Scissor gait is a form of gait abnormality primarily associated with spastic cerebral palsy. That condition and others like it are associated with an upper motor neuron lesion.[1]
Presentation
This gait pattern is reminiscent of a marionette. Hypertonia in the legs, hips and pelvis means these areas become flexed to various degrees, giving the appearance of crouching, while tight adductors produce extreme adduction, presented by knees and thighs hitting, or sometimes even crossing, in a scissors-like movement while the opposing muscles, the abductors, become comparatively weak from lack of use. Most common in patients with spastic cerebral palsy, the individual is often also forced to walk on tiptoe unless the plantarflexor muscles are released by an orthopedic surgical procedure.
These features are most typical with the scissors gait and usually result in some form and to some degree regardless of the mildness or severity of the spastic CP condition:
- rigidity and excessive adduction of the leg in swing
- plantar flexion of the ankle
- flexion at the knee
- adduction and internal rotation at the hip
- progressive contractures of all spastic muscles
- complicated assisting movements of the upper limbs when walking.[2][3]
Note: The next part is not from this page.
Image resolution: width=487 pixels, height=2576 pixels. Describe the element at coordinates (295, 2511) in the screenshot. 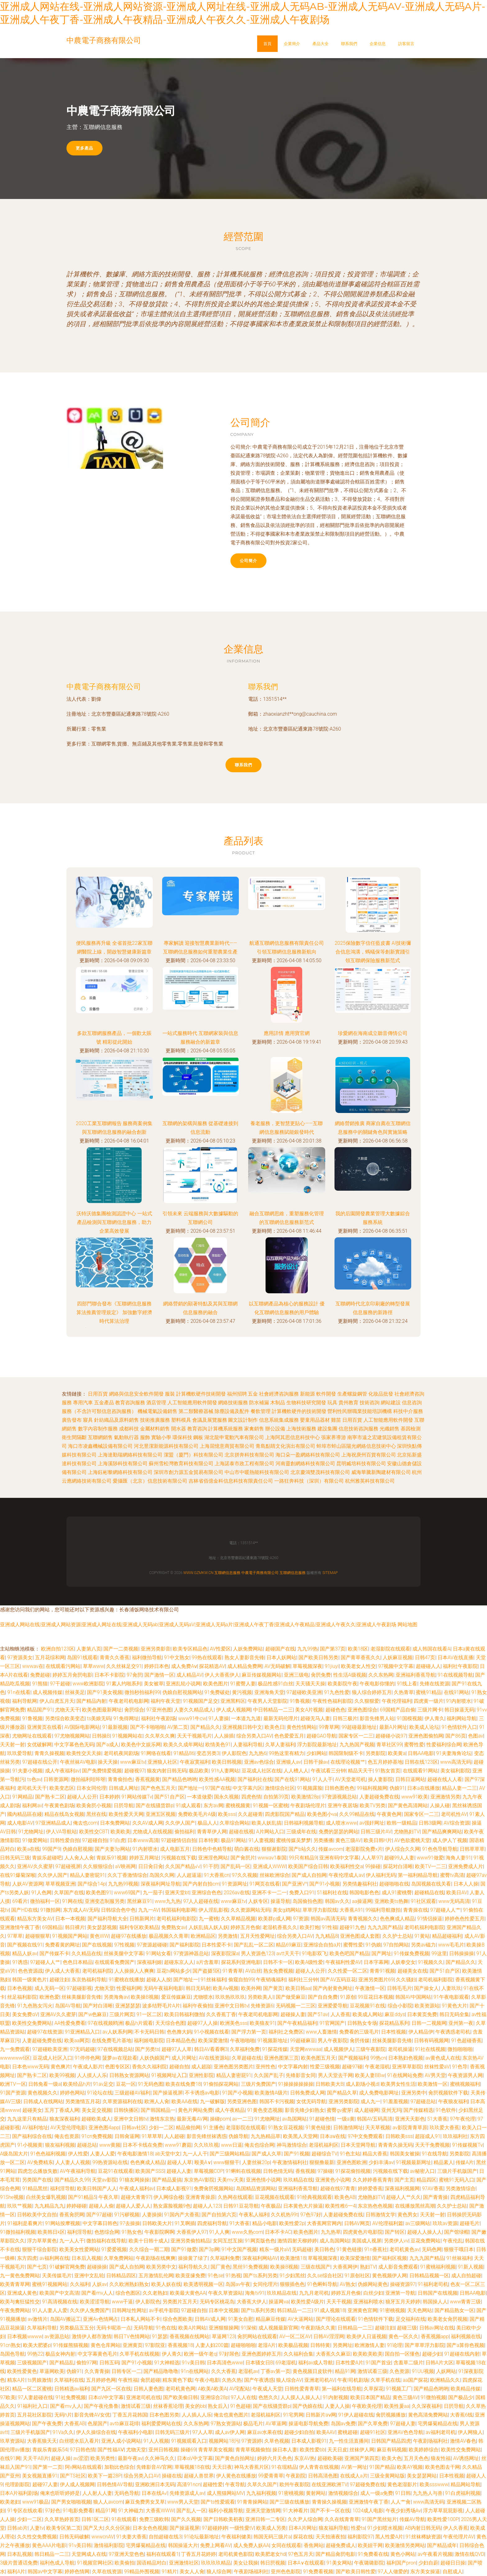

I see `91大神看片` at that location.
Conditions associated with a scissor gait
- Arthrogryposis
- Spastic diplegia
- Pernicious anemia
- Cerebrovascular accident
- Cervical spondylosis with myelopathy (a problem with the vertebrae in the neck)
- Liver failure
- Multiple sclerosis
- Spinal cord trauma
- Spinal cord tumor
- Syphilitic meningomyelitis
- Syringomyelia
- other forms of Cerebral palsy
References
- ↑ Saint, Sanjay; Wiese, Jeff; Bent, Stephen (2006). Clinical clerkships: the answer book. Hagerstown, MD: Lippincott Williams & Wilkins. p. 219. ISBN 0-7817-3754-0.